── Entries supplied ──

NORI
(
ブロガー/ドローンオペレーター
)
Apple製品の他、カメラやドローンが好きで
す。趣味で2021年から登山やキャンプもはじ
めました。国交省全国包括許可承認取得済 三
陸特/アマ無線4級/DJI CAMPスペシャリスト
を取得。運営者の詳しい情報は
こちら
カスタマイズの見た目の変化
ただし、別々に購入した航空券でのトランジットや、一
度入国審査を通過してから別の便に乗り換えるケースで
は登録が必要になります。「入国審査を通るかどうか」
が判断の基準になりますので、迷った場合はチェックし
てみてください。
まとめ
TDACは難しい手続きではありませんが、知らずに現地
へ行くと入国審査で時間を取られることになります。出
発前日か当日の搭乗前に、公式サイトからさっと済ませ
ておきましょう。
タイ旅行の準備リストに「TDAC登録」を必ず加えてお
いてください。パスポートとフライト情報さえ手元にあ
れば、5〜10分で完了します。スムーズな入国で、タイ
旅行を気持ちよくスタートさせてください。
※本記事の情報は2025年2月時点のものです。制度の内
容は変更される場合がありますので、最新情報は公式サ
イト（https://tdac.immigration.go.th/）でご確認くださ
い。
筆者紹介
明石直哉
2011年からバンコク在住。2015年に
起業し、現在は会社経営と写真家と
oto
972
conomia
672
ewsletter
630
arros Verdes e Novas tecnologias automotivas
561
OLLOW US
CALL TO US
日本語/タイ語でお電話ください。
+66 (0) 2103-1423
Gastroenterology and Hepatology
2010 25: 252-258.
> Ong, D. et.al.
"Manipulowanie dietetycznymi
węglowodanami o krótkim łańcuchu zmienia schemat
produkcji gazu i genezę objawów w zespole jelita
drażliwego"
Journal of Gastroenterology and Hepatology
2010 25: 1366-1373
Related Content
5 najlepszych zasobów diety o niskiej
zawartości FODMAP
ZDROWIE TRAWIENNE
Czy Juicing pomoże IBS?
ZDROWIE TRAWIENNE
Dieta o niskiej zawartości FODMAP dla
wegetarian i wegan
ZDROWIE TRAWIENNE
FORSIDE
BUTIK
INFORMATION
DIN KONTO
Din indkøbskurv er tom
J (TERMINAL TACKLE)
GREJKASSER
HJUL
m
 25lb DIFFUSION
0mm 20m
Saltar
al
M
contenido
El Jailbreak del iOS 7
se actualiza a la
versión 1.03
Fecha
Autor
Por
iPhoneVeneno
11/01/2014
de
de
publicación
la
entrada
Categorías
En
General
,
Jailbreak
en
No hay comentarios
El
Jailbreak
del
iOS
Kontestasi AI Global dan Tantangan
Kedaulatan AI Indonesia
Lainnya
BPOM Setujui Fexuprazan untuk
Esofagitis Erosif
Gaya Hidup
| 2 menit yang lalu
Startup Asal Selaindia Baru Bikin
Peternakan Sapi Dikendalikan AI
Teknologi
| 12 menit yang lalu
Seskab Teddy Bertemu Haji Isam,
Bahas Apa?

───

_Task instructions:_
The lines from the one holding "Din indkøbskurv er tom" through the end of the listing above are to be written out exactly, both ends included, and no others.

_Written reply:_
Din indkøbskurv er tom
J (TERMINAL TACKLE)
GREJKASSER
HJUL
m
 25lb DIFFUSION
0mm 20m
Saltar
al
M
contenido
El Jailbreak del iOS 7
se actualiza a la
versión 1.03
Fecha
Autor
Por
iPhoneVeneno
11/01/2014
de
de
publicación
la
entrada
Categorías
En
General
,
Jailbreak
en
No hay comentarios
El
Jailbreak
del
iOS
Kontestasi AI Global dan Tantangan
Kedaulatan AI Indonesia
Lainnya
BPOM Setujui Fexuprazan untuk
Esofagitis Erosif
Gaya Hidup
| 2 menit yang lalu
Startup Asal Selaindia Baru Bikin
Peternakan Sapi Dikendalikan AI
Teknologi
| 12 menit yang lalu
Seskab Teddy Bertemu Haji Isam,
Bahas Apa?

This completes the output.